Work instruction:
Retype each record below word for word, pictures excluded.

Data records:
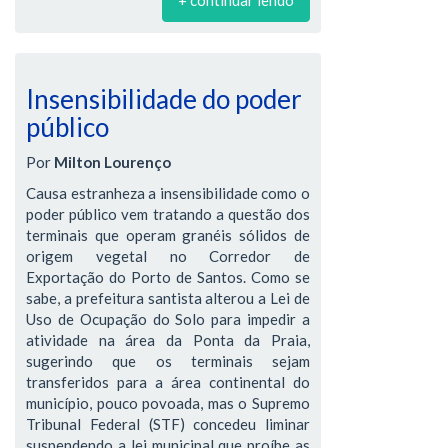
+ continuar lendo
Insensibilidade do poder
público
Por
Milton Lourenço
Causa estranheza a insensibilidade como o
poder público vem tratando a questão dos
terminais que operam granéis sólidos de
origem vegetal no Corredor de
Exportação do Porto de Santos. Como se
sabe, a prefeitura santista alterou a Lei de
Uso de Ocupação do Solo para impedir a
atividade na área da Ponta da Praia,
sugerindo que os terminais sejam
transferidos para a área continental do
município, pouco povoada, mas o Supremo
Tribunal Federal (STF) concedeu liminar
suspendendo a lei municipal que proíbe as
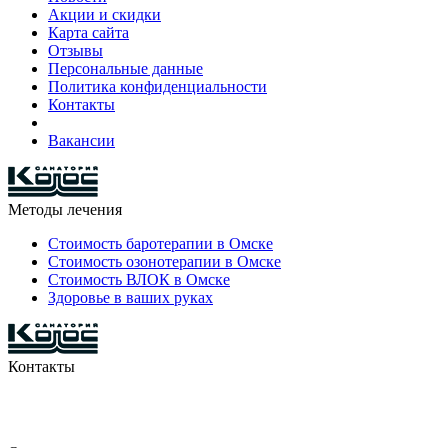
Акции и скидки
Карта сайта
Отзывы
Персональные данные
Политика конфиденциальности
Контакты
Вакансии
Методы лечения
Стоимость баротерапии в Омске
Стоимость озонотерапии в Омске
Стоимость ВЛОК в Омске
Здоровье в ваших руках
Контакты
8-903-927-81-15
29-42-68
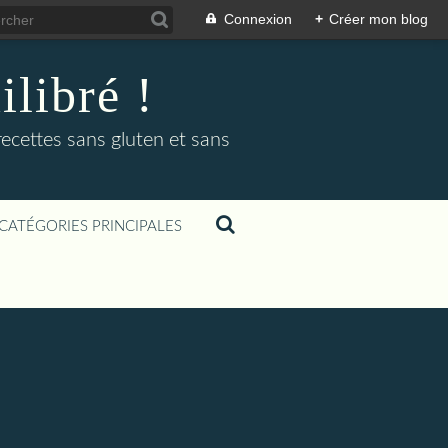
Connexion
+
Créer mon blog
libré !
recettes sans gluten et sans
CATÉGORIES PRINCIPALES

Written answer:
+ continuar lendo
Insensibilidade do poder
público
Por
Milton Lourenço
Causa estranheza a insensibilidade como o
poder público vem tratando a questão dos
terminais que operam granéis sólidos de
origem vegetal no Corredor de
Exportação do Porto de Santos. Como se
sabe, a prefeitura santista alterou a Lei de
Uso de Ocupação do Solo para impedir a
atividade na área da Ponta da Praia,
sugerindo que os terminais sejam
transferidos para a área continental do
município, pouco povoada, mas o Supremo
Tribunal Federal (STF) concedeu liminar
suspendendo a lei municipal que proíbe as
Акции и скидки
Карта сайта
Отзывы
Персональные данные
Политика конфиденциальности
Контакты
Вакансии
Методы лечения
Стоимость баротерапии в Омске
Стоимость озонотерапии в Омске
Стоимость ВЛОК в Омске
Здоровье в ваших руках
Контакты
8-903-927-81-15
29-42-68
Connexion
+
Créer mon blog
libré !
recettes sans gluten et sans
CATÉGORIES PRINCIPALES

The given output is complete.